En primer lugar, Andalucía puede jugar un papel de clarificación y de valores. No es lo mismo austeridad que recorte social, ni tiene por qué ser equivalente. La austeridad es -y debería haber sido siempre- un valor de la izquierda y del ecologismo político que consiste en el consumo mínimo de recursos, el control del gasto y la ética del cuidado de los bienes públicos. Muchas empresas públicas -es verdad que no todas- se crearon para saltarse los controles de contratación tanto de personal como de servicios y le han hecho un mal servicio a la autonomía. Es preciso reducirlas y ordenarlas, pero también asumir la crítica y la responsabilidad de esta situación, aunque se rebelen dos centenares de directivos acomodados.
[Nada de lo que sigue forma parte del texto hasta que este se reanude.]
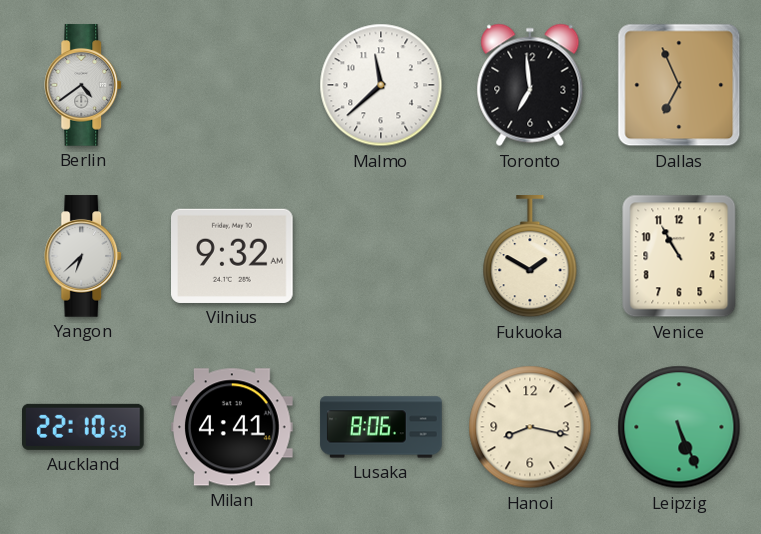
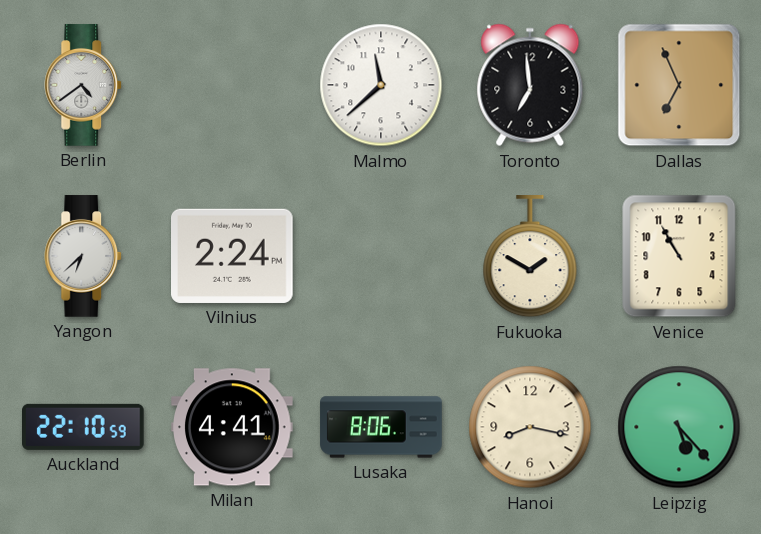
Vilnius: 9:32 -> 2:24
Leipzig: 5:26 -> 5:23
En segundo lugar, ha sido refrescante que el Gobierno andaluz decida aumentar los impuestos a las rentas más altas. Que paguen más los que más tienen no es siquiera un ideario socialista sino un mandato constitucional que se está saltando a la torera el Estado actual. Evidentemente, se puede hacer mucho más para intentar acabar con el paraíso fiscal patrio del que gozan empresas o sociedades, comenzando por rectificar el error garrafal de acabar con el impuesto del patrimonio, pero es bueno recordar el carácter progresivo que debe tener nuestro modelo fiscal. Finalmente, es muy positivo que se recupere el valor de las tasas ecológicas, que no tienen una finalidad puramente recaudatoria sino, fundamentalmente, de modificación de los hábitos de consumo. Una iniciativa al lado de la cual chirrían algunas recientes resoluciones sobre facilitar la edificabilidad en los campos de golf o acelerar actuaciones urbanísticas en zonas protegidas.

El presidente de la Junta se desmarcó de Zapatero en la forma y el fondo. Explicó su proyecto, señaló los valores que lo orientan, presentó un conjunto de medidas de carácter progresista y se atrevió a anunciar incluso un tímido impuesto bancario. Y es que la economía, lejos de ser una ciencia neutra, es ahora el caballo de batalla de la disputa ideológica y de los valores sociales. El desconcierto del PP andaluz y la propuesta estrafalaria de que se repita (como lo oyen) el debate de la comunidad es sumamente revelador de cómo cuando se enuncian proyectos y valores, la derecha carece de alternativa, algo de lo que debería tomar nota el Gobierno central tan temeroso de salirse del guión de los mercados despiadados. Pero, ante todo, este debate muestra la utilidad y el potencial de la autonomía. La duda, ahora, es si se actuará con coherencia o si los viejos vicios, unidos a las presiones de los poderosos, arruinarán este cambio de rumbo.

Publicado en ElPaís.12/06/2010.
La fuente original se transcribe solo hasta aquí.